**WHAT TO PRODUCE**
Would you restate all of the entries verbatim, minus any images?

**Stored dataset items**
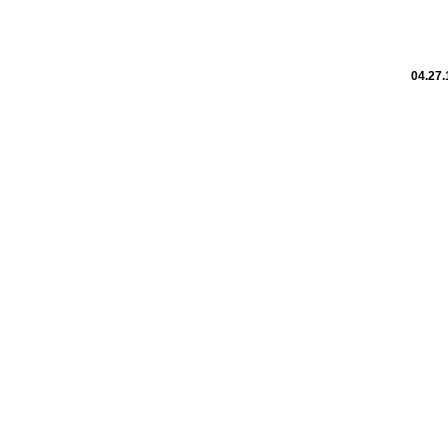
04.27.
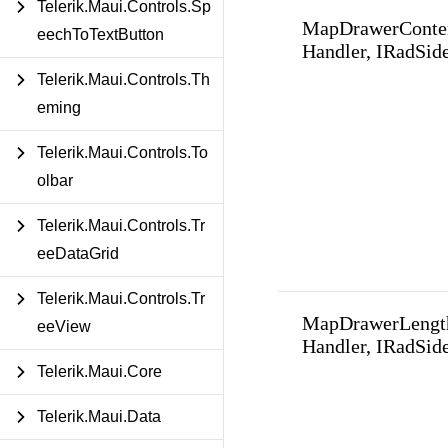
Telerik.Maui.Controls.Sp
MapDrawerConte
eechToTextButton
Handler, IRadSid
Telerik.Maui.Controls.Th
eming
Telerik.Maui.Controls.To
olbar
Telerik.Maui.Controls.Tr
eeDataGrid
Telerik.Maui.Controls.Tr
MapDrawerLengt
eeView
Handler, IRadSid
Telerik.Maui.Core
Telerik.Maui.Data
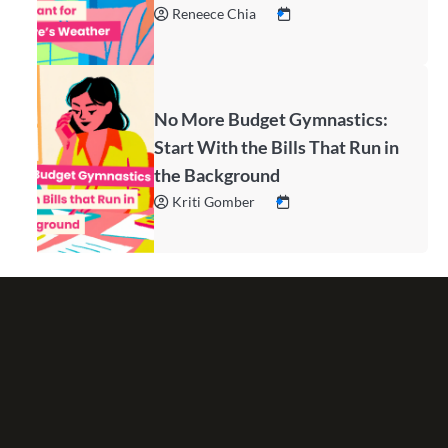
Reneece Chia
No More Budget Gymnastics:
Start With the Bills That Run in
the Background
Kriti Gomber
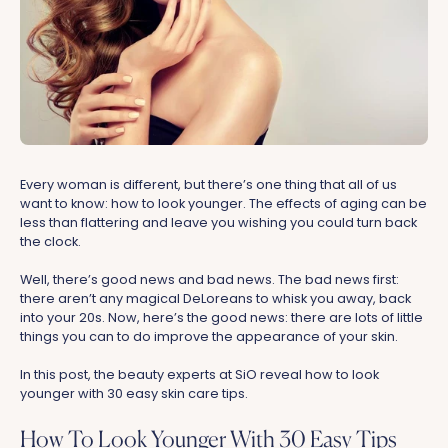
Every woman is different, but there’s one thing that all of us
want to know: how to look younger. The effects of aging can be
less than flattering and leave you wishing you could turn back
the clock.
Well, there’s good news and bad news. The bad news first:
there aren’t any magical DeLoreans to whisk you away, back
into your 20s. Now, here’s the good news: there are lots of little
things you can to do improve the appearance of your skin.
In this post, the beauty experts at SiO reveal how to look
younger with 30 easy skin care tips.
How To Look Younger With 30 Easy Tips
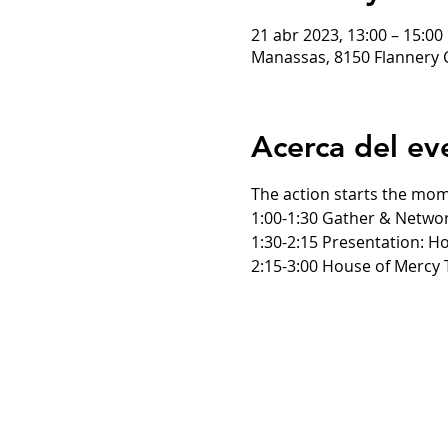
21 abr 2023, 13:00 – 15:0
Manassas, 8150 Flannery 
Acerca del ev
The action starts the mom
1:00-1:30 Gather & Netwo
1:30-2:15 Presentation: H
2:15-3:00 House of Mercy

**RESULT OF THE EXERCISE**
04.27.
Telerik.Maui.Controls.Sp
MapDrawerConte
eechToTextButton
Handler, IRadSid
Telerik.Maui.Controls.Th
eming
Telerik.Maui.Controls.To
olbar
Telerik.Maui.Controls.Tr
eeDataGrid
Telerik.Maui.Controls.Tr
MapDrawerLengt
eeView
Handler, IRadSid
Telerik.Maui.Core
Telerik.Maui.Data
Reneece Chia
No More Budget Gymnastics:
Start With the Bills That Run in
the Background
Kriti Gomber
Every woman is different, but there’s one thing that all of us
want to know: how to look younger. The effects of aging can be
less than flattering and leave you wishing you could turn back
the clock.
Well, there’s good news and bad news. The bad news first:
there aren’t any magical DeLoreans to whisk you away, back
into your 20s. Now, here’s the good news: there are lots of little
things you can to do improve the appearance of your skin.
In this post, the beauty experts at SiO reveal how to look
younger with 30 easy skin care tips.
How To Look Younger With 30 Easy Tips
21 abr 2023, 13:00 – 15:0
Manassas, 8150 Flannery 
Acerca del ev
The action starts the mom
1:00-1:30 Gather & Netwo
1:30-2:15 Presentation: H
2:15-3:00 House of Mercy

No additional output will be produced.